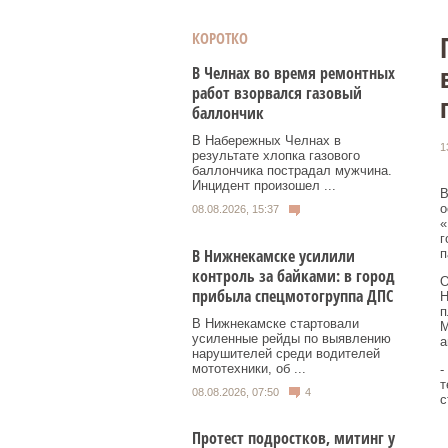
КОРОТКО
В Челнах во время ремонтных
работ взорвался газовый
баллончик
В Набережных Челнах в
1
результате хлопка газового
баллончика пострадал мужчина.
Инцидент произошел ...
В
о
08.08.2026, 15:37
«
г
В Нижнекамске усилили
п
контроль за байками: в город
О
прибыла спецмотогруппа ДПС
Н
п
В Нижнекамске стартовали
М
усиленные рейды по выявлению
а
нарушителей среди водителей
мототехники, об ...
-
т
08.08.2026, 07:50
4
с
Протест подростков, митинг у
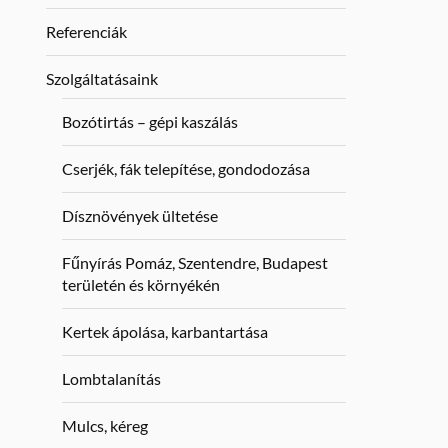
Referenciák
Szolgáltatásaink
Bozótirtás – gépi kaszálás
Cserjék, fák telepítése, gondodozása
Dísznövények ültetése
Fűnyírás Pomáz, Szentendre, Budapest
területén és környékén
Kertek ápolása, karbantartása
Lombtalanítás
Mulcs, kéreg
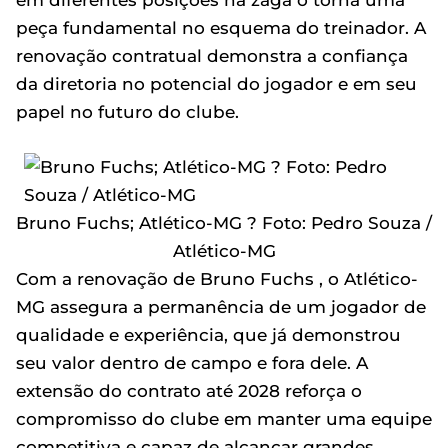
em diferentes posições na zaga o torna uma
peça fundamental no esquema do treinador. A
renovação contratual demonstra a confiança
da diretoria no potencial do jogador e em seu
papel no futuro do clube.
Bruno Fuchs; Atlético-MG ? Foto: Pedro Souza /
Atlético-MG
Com a renovação de Bruno Fuchs , o Atlético-
MG assegura a permanência de um jogador de
qualidade e experiência, que já demonstrou
seu valor dentro de campo e fora dele. A
extensão do contrato até 2028 reforça o
compromisso do clube em manter uma equipe
competitiva e capaz de alcançar grandes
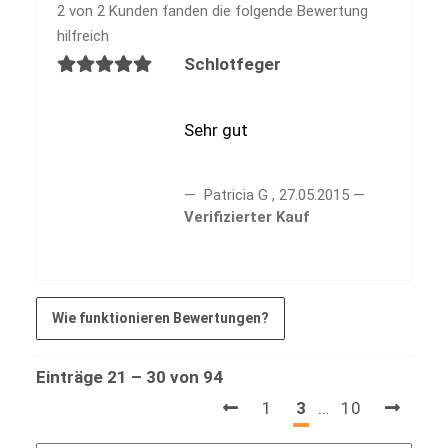
2 von 2 Kunden fanden die folgende Bewertung
hilfreich
Schlotfeger
Sehr gut
Patricia G
,
27.05.2015
Verifizierter Kauf
Wie funktionieren Bewertungen?
Einträge 21 – 30 von 94
1
3
…
10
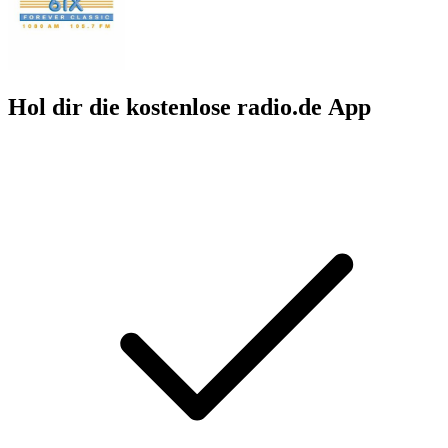
Hol dir die kostenlose radio.de App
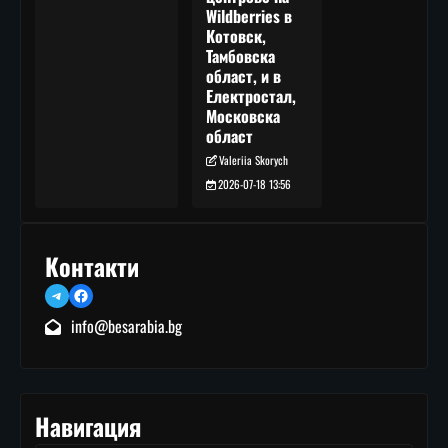
Wildberries в
Котовск,
Тамбовска
област, и в
Електростал,
Московска
област
Valeriia Skorych
2026-07-18 13:56
Контакти
Telegram
Facebook
info@besarabia.bg
Навигация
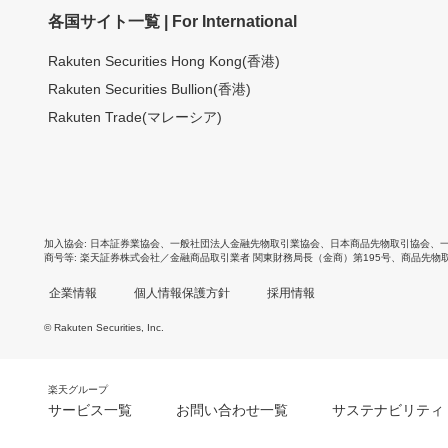
各国サイト一覧 | For International
Rakuten Securities Hong Kong(香港)
Rakuten Securities Bullion(香港)
Rakuten Trade(マレーシア)
加入協会
日本証券業協会
、
一般社団法人金融先物取引業協会
、
日本商品先物取引協会
、
商号等
楽天証券株式会社／金融商品取引業者 関東財務局長（金商）第195号、商品先物
企業情報
個人情報保護方針
採用情報
© Rakuten Securities, Inc.
楽天グループ
サービス一覧
お問い合わせ一覧
サステナビリティ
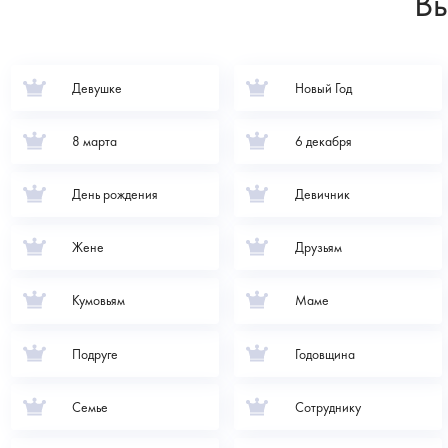
Вы
Девушке
Новый Год
8 марта
6 декабря
День рождения
Девичник
Жене
Друзьям
Кумовьям
Маме
Подруге
Годовщина
Семье
Сотруднику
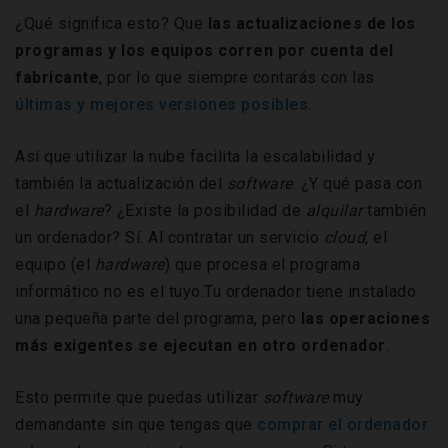
¿Qué significa esto? Que
las actualizaciones de los
programas y los equipos corren por cuenta del
fabricante
, por lo que siempre contarás con las
últimas y mejores versiones posibles
.
Así que utilizar la nube facilita la escalabilidad y
también la actualización del
software
. ¿Y qué pasa con
el
hardware
? ¿Existe la posibilidad de
alquilar
también
un ordenador? Sí. Al contratar un servicio
cloud
, el
equipo (el
hardware
) que procesa el programa
informático no es el tuyo.Tu ordenador tiene instalado
una pequeña parte del programa, pero
las operaciones
más exigentes se ejecutan en otro ordenador
.
Esto permite que puedas utilizar
software
muy
demandante sin que tengas que
comprar el ordenador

Task ▸ A faithful copy of every record is required, with no pictures included.

Written response ▸
КОРОТКО
В Челнах во время ремонтных
работ взорвался газовый
баллончик
В Набережных Челнах в
1
результате хлопка газового
баллончика пострадал мужчина.
Инцидент произошел ...
В
о
08.08.2026, 15:37
«
г
В Нижнекамске усилили
п
контроль за байками: в город
О
прибыла спецмотогруппа ДПС
Н
п
В Нижнекамске стартовали
М
усиленные рейды по выявлению
а
нарушителей среди водителей
мототехники, об ...
-
т
08.08.2026, 07:50
4
с
Протест подростков, митинг у
Referenciák
Szolgáltatásaink
Bozótirtás – gépi kaszálás
Cserjék, fák telepítése, gondodozása
Dísznövények ültetése
Fűnyírás Pomáz, Szentendre, Budapest
területén és környékén
Kertek ápolása, karbantartása
Lombtalanítás
Mulcs, kéreg
em diferentes posições na zaga o torna uma
peça fundamental no esquema do treinador. A
renovação contratual demonstra a confiança
da diretoria no potencial do jogador e em seu
papel no futuro do clube.
Bruno Fuchs; Atlético-MG ? Foto: Pedro Souza /
Atlético-MG
Com a renovação de Bruno Fuchs , o Atlético-
MG assegura a permanência de um jogador de
qualidade e experiência, que já demonstrou
seu valor dentro de campo e fora dele. A
extensão do contrato até 2028 reforça o
compromisso do clube em manter uma equipe
competitiva e capaz de alcançar grandes
2 von 2 Kunden fanden die folgende Bewertung
hilfreich
Schlotfeger
Sehr gut
Patricia G
,
27.05.2015
Verifizierter Kauf
Wie funktionieren Bewertungen?
Einträge 21 – 30 von 94
1
3
…
10
Hol dir die kostenlose radio.de App
Wildberries в
Котовск,
Тамбовска
област, и в
Електростал,
Московска
област
Valeriia Skorych
2026-07-18 13:56
Контакти
Telegram
Facebook
info@besarabia.bg
Навигация
各国サイト一覧 | For International
Rakuten Securities Hong Kong(香港)
Rakuten Securities Bullion(香港)
Rakuten Trade(マレーシア)
加入協会
日本証券業協会
、
一般社団法人金融先物取引業協会
、
日本商品先物取引協会
、
商号等
楽天証券株式会社／金融商品取引業者 関東財務局長（金商）第195号、商品先物
企業情報
個人情報保護方針
採用情報
© Rakuten Securities, Inc.
楽天グループ
サービス一覧
お問い合わせ一覧
サステナビリティ
Вы
Девушке
Новый Год
8 марта
6 декабря
День рождения
Девичник
Жене
Друзьям
Кумовьям
Маме
Подруге
Годовщина
Семье
Сотруднику
¿Qué significa esto? Que
las actualizaciones de los
programas y los equipos corren por cuenta del
fabricante
, por lo que siempre contarás con las
últimas y mejores versiones posibles
.
Así que utilizar la nube facilita la escalabilidad y
también la actualización del
software
. ¿Y qué pasa con
el
hardware
? ¿Existe la posibilidad de
alquilar
también
un ordenador? Sí. Al contratar un servicio
cloud
, el
equipo (el
hardware
) que procesa el programa
informático no es el tuyo.Tu ordenador tiene instalado
una pequeña parte del programa, pero
las operaciones
más exigentes se ejecutan en otro ordenador
.
Esto permite que puedas utilizar
software
muy
demandante sin que tengas que
comprar el ordenador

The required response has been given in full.